YOUR ASSIGNMENT - Please state the number of lines in the records below that contain the string "single", and nothing further.
DATASET CONTENT Start Marker
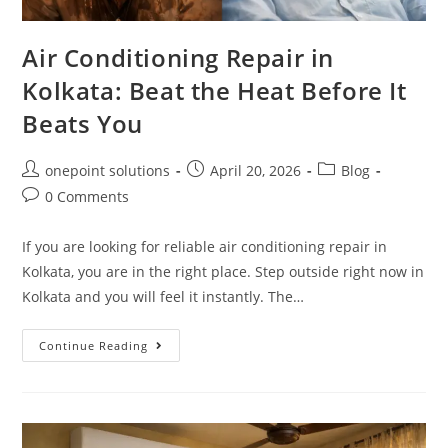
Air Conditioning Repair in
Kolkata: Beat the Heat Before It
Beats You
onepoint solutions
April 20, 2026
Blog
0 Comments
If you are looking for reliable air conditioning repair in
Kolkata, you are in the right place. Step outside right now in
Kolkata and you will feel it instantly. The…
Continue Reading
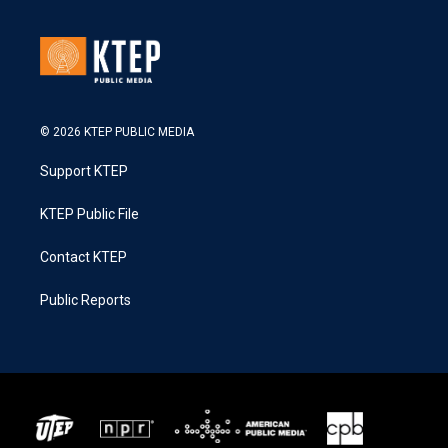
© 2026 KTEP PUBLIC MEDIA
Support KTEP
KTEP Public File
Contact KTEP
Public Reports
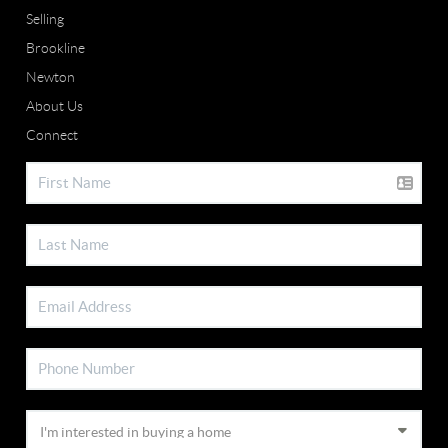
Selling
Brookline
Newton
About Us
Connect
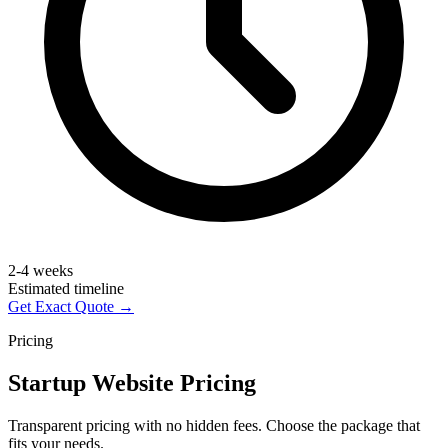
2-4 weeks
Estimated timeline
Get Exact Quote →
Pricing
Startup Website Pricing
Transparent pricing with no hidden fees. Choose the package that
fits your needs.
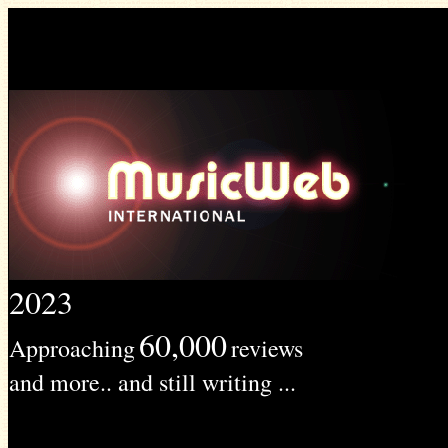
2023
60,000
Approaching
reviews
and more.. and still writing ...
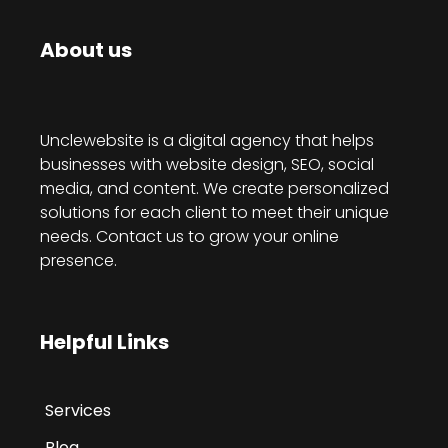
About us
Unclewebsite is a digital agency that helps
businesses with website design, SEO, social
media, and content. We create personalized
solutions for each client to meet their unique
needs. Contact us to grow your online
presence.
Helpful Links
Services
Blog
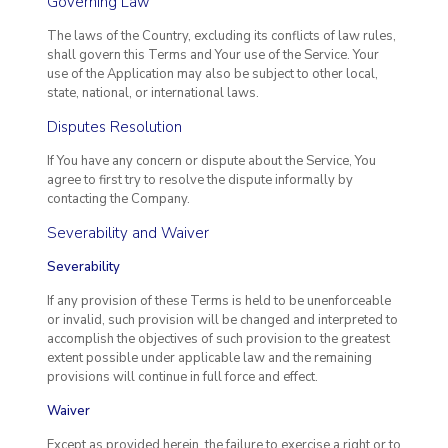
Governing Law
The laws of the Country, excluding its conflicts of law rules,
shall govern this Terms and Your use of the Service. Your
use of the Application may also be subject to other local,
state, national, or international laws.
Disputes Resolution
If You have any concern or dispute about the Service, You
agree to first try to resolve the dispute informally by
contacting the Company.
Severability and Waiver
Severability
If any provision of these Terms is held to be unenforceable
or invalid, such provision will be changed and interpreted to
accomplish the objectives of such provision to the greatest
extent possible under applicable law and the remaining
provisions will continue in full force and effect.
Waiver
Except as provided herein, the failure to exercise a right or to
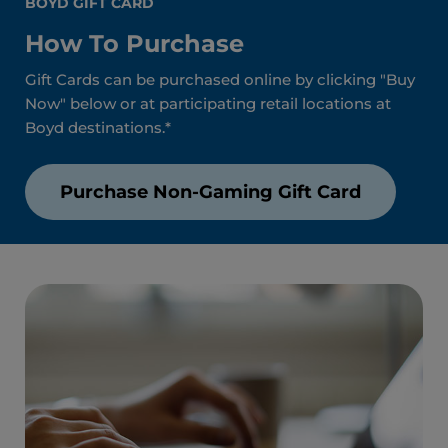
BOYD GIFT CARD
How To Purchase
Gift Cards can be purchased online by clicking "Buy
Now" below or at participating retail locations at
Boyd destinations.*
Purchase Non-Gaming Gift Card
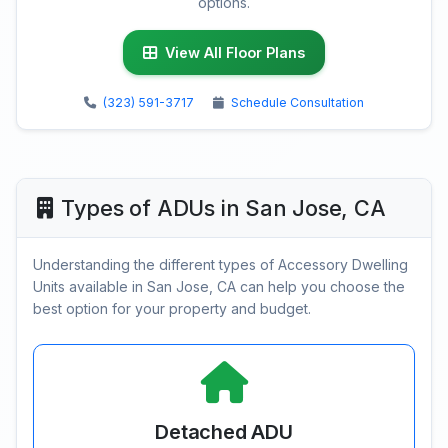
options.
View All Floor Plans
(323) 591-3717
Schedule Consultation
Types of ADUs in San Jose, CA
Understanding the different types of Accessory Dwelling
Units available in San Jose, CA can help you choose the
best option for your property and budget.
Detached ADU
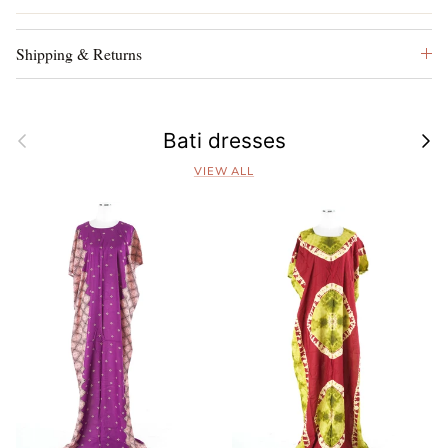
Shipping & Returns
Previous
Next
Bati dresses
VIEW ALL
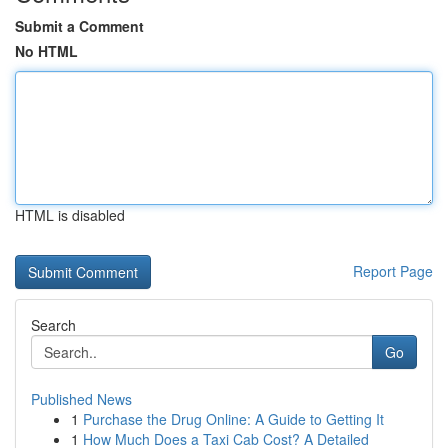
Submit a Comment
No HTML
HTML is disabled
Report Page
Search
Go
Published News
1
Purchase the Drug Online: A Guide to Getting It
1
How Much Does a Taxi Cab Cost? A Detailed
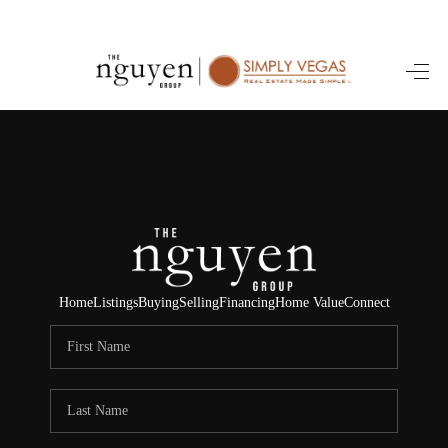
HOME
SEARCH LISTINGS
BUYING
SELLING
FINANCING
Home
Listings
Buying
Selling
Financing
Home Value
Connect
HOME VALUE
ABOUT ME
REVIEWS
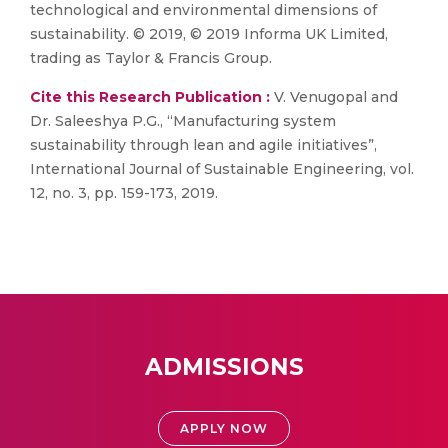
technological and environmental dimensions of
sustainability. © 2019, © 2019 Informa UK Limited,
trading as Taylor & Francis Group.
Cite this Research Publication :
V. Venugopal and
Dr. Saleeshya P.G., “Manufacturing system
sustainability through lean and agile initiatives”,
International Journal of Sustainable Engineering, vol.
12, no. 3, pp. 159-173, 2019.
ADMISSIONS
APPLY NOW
DATASET CONTENT End Marker
DATASET CONTENT Start Marker
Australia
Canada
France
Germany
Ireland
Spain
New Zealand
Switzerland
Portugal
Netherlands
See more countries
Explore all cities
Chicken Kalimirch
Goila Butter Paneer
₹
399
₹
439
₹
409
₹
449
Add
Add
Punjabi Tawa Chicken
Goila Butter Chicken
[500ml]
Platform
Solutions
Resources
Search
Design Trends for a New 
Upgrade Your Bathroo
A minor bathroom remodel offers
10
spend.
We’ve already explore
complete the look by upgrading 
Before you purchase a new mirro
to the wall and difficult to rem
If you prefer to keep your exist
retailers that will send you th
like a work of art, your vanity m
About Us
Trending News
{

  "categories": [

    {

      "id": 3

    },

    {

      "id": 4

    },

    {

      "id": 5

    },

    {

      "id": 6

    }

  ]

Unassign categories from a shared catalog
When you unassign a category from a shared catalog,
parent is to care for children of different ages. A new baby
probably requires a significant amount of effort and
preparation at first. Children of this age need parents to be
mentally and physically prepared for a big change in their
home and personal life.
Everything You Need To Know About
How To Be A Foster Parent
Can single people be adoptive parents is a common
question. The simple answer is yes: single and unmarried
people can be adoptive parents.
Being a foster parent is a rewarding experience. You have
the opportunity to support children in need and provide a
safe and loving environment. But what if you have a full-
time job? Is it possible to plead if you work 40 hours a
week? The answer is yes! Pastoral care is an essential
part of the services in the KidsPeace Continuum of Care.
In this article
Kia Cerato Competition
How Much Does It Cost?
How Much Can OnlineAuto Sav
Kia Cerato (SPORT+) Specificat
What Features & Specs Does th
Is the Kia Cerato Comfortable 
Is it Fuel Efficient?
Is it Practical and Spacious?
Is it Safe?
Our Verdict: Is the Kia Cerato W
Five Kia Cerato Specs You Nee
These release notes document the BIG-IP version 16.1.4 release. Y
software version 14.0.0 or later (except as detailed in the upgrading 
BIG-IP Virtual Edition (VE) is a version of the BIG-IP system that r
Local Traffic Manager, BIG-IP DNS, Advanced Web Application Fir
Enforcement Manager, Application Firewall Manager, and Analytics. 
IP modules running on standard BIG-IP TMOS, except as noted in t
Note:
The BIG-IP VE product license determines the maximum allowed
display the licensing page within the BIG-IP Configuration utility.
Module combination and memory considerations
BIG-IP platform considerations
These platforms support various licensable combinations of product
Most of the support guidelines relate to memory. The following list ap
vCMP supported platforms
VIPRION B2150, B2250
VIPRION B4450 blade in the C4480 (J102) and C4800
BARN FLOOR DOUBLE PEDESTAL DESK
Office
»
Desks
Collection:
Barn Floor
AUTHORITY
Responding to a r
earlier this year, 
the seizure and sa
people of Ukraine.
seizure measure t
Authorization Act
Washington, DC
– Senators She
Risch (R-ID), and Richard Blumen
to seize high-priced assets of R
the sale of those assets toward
DATASET CONTENT End Marker
SOLVED PROBLEM - 2